Gabriel and his cousins by Jace’s grave.
Jace was born when Gabriel was about a year and a half old with hypoplastic left-heart syndrome, which required a heart transplant. The transplant looked to be successful at first, but a few weeks later, Jace died. We followed Jace’s story closely while he was in the hospital, and this was the first time we visited his grave.
The what-ifs from our own crisis birth experience with Gabriel have never ceased to follow us. Jace’s parents were given the option of aborting when the heart condition was detected in the womb. They were also given the option of foregoing treatment but decided to go forward. We were given similar choices, and we took a chance on life, knowing that it was no small task we were asking of the doctors — and our child.

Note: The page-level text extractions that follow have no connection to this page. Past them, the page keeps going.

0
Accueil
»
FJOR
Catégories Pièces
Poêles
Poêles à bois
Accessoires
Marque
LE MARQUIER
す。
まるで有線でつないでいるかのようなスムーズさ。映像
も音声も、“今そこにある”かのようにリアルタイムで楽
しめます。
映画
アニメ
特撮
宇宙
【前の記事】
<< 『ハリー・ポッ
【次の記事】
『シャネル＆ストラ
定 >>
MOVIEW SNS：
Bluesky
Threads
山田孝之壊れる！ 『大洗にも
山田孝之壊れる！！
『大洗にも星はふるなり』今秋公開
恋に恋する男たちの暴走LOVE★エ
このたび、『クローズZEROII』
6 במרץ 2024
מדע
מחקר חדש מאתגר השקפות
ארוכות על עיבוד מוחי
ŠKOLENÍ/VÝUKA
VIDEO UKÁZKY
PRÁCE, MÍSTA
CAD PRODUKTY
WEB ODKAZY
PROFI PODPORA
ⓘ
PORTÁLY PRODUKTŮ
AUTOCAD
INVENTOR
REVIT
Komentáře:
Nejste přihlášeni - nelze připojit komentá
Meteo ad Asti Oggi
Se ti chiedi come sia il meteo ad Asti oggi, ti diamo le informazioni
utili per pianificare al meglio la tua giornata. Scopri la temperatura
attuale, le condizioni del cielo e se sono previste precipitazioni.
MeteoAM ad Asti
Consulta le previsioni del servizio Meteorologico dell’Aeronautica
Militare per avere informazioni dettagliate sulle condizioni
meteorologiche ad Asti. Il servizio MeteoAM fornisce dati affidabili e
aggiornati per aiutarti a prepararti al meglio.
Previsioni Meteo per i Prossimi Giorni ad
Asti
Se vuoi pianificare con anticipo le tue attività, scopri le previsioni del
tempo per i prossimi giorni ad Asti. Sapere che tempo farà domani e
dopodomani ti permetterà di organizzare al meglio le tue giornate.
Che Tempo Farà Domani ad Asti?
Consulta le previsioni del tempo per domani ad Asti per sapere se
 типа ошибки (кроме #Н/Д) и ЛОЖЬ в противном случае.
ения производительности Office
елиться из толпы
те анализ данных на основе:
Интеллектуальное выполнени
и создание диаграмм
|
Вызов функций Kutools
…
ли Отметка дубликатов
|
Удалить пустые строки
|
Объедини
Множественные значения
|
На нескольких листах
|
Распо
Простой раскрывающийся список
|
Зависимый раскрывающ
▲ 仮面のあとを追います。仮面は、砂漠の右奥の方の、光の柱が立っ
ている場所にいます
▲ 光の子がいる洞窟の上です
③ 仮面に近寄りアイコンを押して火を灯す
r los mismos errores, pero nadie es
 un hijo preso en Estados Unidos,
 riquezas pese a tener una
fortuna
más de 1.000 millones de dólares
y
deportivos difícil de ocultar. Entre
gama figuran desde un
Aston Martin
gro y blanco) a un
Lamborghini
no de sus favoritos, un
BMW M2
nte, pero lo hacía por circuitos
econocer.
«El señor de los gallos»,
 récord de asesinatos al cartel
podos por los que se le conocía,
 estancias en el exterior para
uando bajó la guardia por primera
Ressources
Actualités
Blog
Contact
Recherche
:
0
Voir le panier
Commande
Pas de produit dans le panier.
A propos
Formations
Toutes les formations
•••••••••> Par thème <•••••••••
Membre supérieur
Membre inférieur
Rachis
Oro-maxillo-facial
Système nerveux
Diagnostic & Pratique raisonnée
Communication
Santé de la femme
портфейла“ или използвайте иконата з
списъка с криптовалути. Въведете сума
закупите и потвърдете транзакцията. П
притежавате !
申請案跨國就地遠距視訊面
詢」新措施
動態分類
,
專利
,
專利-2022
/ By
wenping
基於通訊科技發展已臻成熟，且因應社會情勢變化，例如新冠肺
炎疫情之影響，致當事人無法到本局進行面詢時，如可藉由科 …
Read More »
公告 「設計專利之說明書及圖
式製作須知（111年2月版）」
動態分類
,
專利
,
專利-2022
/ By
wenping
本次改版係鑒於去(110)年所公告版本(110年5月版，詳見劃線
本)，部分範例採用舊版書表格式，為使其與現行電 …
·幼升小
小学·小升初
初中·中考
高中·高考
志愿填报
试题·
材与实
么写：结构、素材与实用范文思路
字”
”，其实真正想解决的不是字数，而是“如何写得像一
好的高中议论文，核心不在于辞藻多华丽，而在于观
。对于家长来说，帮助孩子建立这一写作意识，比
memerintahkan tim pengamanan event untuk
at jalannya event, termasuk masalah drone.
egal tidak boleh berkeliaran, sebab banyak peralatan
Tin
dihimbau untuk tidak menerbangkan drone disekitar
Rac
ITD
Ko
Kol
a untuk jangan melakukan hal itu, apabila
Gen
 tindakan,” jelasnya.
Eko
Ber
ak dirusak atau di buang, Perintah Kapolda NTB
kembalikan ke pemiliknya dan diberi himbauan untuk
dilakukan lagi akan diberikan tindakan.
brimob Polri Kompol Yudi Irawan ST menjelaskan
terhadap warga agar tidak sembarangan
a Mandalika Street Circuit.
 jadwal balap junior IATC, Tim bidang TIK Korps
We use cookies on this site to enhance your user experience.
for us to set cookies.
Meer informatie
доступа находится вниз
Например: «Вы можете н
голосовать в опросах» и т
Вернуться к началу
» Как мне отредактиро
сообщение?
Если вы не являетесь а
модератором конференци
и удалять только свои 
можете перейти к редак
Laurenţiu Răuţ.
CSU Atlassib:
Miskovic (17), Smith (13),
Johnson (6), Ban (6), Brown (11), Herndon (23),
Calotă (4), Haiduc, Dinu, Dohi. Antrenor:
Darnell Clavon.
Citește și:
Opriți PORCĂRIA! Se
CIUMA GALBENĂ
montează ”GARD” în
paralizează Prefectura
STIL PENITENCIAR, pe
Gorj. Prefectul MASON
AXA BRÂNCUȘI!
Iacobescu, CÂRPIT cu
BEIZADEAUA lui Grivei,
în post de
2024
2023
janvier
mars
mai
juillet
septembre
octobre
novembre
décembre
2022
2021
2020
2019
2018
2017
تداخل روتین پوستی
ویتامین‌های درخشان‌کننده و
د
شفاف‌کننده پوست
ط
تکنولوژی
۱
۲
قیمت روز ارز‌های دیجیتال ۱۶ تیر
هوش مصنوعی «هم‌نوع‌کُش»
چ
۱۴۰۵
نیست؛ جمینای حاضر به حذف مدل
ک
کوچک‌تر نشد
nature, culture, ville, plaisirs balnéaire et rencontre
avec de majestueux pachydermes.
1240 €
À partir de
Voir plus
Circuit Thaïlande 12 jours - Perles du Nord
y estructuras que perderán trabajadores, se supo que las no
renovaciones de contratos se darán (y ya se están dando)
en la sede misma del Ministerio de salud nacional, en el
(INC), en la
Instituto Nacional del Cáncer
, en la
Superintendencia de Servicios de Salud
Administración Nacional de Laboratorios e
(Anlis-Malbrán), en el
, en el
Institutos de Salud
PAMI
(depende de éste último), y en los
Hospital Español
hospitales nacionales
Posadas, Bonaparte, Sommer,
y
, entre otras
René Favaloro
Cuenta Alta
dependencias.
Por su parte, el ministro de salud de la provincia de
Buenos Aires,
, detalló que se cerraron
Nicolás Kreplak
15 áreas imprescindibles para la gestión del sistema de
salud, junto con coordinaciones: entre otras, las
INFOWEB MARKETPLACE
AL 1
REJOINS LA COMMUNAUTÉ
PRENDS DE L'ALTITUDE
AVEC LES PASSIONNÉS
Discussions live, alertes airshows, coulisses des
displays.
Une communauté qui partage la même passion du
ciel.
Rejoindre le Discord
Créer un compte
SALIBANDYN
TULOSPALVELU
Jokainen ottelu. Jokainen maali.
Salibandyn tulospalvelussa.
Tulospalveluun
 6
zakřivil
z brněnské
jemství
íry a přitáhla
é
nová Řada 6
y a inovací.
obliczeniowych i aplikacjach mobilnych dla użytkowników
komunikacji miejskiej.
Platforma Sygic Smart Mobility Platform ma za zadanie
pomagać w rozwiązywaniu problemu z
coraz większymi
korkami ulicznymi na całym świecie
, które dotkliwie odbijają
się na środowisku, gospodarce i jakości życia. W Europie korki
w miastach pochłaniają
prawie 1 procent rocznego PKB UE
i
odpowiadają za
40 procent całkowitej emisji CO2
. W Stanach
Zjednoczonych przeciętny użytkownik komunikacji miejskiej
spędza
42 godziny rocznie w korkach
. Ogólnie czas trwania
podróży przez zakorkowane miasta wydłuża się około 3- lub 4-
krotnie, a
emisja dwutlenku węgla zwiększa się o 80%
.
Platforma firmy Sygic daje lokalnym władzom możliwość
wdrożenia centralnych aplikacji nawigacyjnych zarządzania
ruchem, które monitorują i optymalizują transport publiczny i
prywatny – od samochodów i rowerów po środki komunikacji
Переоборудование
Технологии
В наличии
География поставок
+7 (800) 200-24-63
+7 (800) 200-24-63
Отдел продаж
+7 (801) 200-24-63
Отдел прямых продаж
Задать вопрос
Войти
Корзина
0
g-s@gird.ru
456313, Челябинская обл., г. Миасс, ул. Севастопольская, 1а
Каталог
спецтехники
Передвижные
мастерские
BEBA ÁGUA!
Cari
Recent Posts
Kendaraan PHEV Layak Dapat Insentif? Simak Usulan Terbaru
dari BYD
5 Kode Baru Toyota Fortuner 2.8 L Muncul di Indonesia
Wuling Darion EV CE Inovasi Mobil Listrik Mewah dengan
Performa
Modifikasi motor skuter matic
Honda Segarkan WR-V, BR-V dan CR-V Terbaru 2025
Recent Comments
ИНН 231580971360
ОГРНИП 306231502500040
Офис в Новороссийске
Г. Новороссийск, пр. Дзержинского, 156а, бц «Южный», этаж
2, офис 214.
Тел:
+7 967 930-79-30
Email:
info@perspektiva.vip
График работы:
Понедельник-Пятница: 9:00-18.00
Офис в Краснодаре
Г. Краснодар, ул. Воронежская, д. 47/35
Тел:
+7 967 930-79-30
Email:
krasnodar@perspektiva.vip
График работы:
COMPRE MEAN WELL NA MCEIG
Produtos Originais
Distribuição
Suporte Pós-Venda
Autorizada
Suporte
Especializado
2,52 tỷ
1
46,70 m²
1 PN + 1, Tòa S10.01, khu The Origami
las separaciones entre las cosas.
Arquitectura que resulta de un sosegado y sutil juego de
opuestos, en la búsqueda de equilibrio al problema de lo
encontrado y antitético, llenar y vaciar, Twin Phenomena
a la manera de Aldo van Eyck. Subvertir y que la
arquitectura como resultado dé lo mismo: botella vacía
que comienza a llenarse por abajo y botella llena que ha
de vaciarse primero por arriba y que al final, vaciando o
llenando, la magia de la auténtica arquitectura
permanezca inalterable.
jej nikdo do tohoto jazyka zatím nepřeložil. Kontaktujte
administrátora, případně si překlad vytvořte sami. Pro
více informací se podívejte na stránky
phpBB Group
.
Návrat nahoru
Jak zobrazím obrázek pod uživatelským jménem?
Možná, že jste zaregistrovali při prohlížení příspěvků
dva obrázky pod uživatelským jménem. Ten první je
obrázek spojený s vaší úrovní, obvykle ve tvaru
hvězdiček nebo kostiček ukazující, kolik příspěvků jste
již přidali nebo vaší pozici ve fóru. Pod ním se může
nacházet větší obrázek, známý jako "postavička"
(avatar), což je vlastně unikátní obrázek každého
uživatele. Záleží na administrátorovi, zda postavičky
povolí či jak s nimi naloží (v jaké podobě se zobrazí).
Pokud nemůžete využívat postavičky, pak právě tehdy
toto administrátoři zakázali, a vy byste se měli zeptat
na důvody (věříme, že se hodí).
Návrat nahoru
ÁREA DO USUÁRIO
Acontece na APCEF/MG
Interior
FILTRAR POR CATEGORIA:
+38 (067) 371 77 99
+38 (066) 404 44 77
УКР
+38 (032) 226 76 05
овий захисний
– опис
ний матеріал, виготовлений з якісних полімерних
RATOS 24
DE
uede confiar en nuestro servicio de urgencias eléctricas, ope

By the grace of God, we made it out of the NICU with a child who is now an avid reader and getting ready for kindergarten. We can only stand in silence at the thought of what could have happened if things hadn’t gone so well for us.
Gabriel seemed to understand the significance of the funeral of his great-grandfather and of the visit to his cousin’s grave. During the visitation, he put his hand on Great-Grandpa Art’s hands, and he asked multiple times if he was going to be alive again, but seemed willing to accept that his soul was living with Jesus now, but his body would remain in the grave until Jesus raised it up. He also sang along to “memory eternal” with the choir without being asked.
Later, when looking at Jace’s grave, he said, “This is the baby who lived and then died?”
His Grandfather David told him that death is like a cocoon — we’re like caterpillars now, but when we rest in the grave, that’s like a caterpillar in a cocoon, waiting for the Resurrection, when we’ll be like butterflies. At first he did not approve of this at all, whispering in my ear “I don’t want to be a butterfly.” When I asked him what he wanted to be, he said in a serious whisper, “Boy.”
But now he’s concerned he won’t be able to find his mother and me as a butterfly, and keeps telling us, “I’ll be waiting on a plant for you.”
A few days ago, we went to the March for Babies in Seattle! Here we have two pictures showing why preemie is care is important — Mommy and Gabriel holding hands.
Gabriel and Daddy on Fourth Avenue in Seattle.
A fire truck on Mercer Avenue. Gabriel loves fire trucks, but feels obligated to cover his ears when he sees them just in case their sirens turn on.
Mommy and Gabriel on Fourth Avenue.
And Gabriel by an historic bell in front of a fire station along the parade route.